I wish there was more info about sizes, needles, yarn, etc.
It is such a beautiful design.


----------



## Ginny K (Jun 1, 2011)

It is beautiful! Not something I can do, sniff... More power to you!


----------



## brdlvr27 (Nov 12, 2011)

Definitely beautiful


----------



## KnitWare (Mar 29, 2011)

Lovely sweater but I have so many projects in line already.


----------



## aljellie (Mar 4, 2011)

That pattern really is special.
Ellie


----------



## jaml (Feb 4, 2011)

Love the sweater. Would love to make it.


----------



## Lizruork (Aug 25, 2013)

http://www.signatureneedlearts.com/kits/shirley-paden-holiday-sweater.html
so this gorgeous sweater is avaiable as a kit only i guess.... for $215.00!!
but this page does give the details of needles and yarn...
i guess if you can afford signature needles you can afford this kit LOL


----------



## wannabear (Mar 13, 2011)

No, you can buy the pattern alone, which is what I'm going to do.
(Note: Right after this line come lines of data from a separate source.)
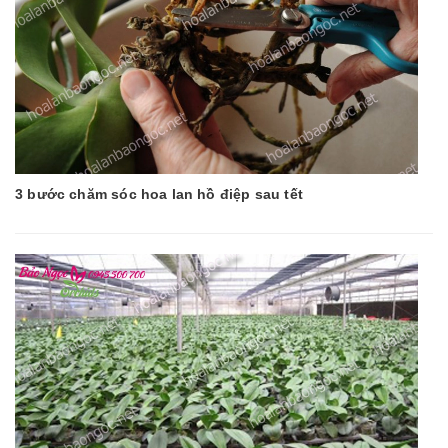
3 bước chăm sóc hoa lan hồ điệp sau tết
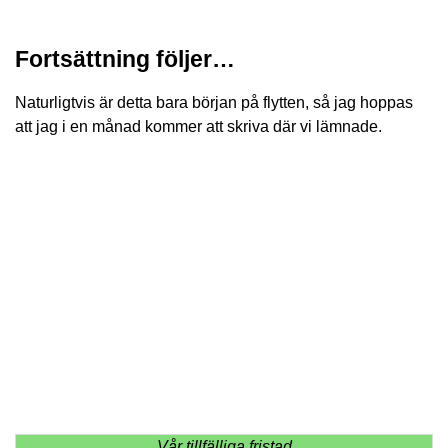
Fortsättning följer…
Naturligtvis är detta bara början på flytten, så jag hoppas
att jag i en månad kommer att skriva där vi lämnade.
Vår tillfälliga fristad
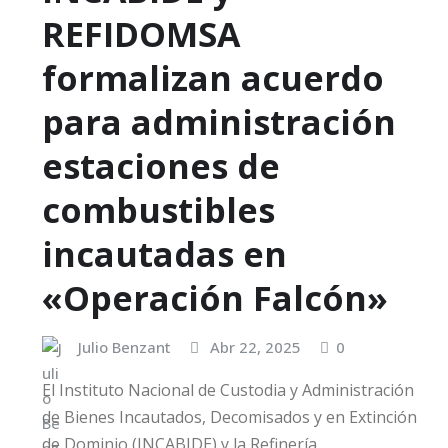
REFIDOMSA
formalizan acuerdo
para administración
estaciones de
combustibles
incautadas en
«Operación Falcón»
Julio Benzant
Abr 22, 2025
0
El Instituto Nacional de Custodia y Administración
de Bienes Incautados, Decomisados y en Extinción
de Dominio (INCABIDE) y la Refinería…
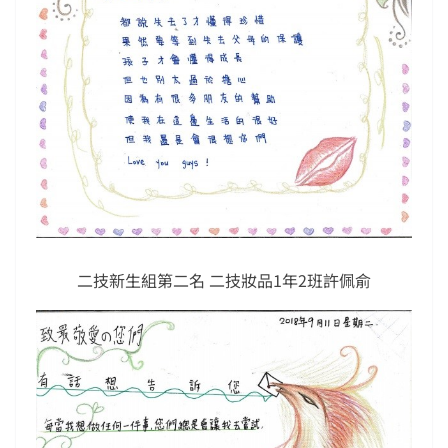
二技新生組第二名 二技妝品1年2班許佩俞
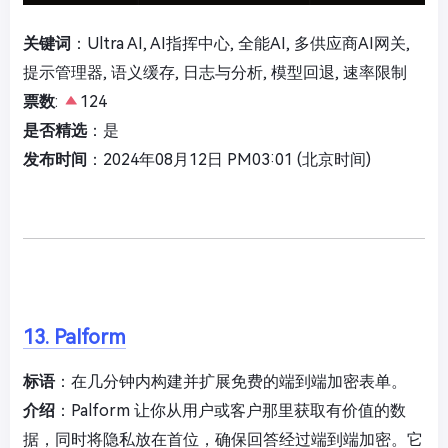
关键词
：Ultra AI, AI指挥中心, 全能AI, 多供应商AI网关,
提示管理器, 语义缓存, 日志与分析, 模型回退, 速率限制
票数
:
124
是否精选
：是
发布时间
：2024年08月12日 PM03:01 (北京时间)
13. Palform
标语
：在几分钟内构建并扩展免费的端到端加密表单。
介绍
：Palform 让你从用户或客户那里获取有价值的数
据，同时将隐私放在首位，确保回答经过端到端加密。它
For some reason they have patterns listed under 'accessories' so no wonder you didn't see it. $7.50.


----------



## wannabear (Mar 13, 2011)

http://www.signatureneedlearts.com/accessories/patterns.html


----------



## Lizruork (Aug 25, 2013)

wow thanks, i would have missed that completely... they dont post their patterns on ravelry either.... has anyone worked with a shirley paden pattern???
i see she does has published a lot in vogue and i dont have good experience with the very few patterns i have tried from that magazine over the years ;-)))


----------



## ramram0003 (Nov 7, 2011)

Very pretty.


----------



## budasha (Aug 10, 2011)

Swtthng said:


> This is so lovely.


I agree


----------



## samazon (Feb 25, 2011)

Beautiful, thanks for sharing :-D


----------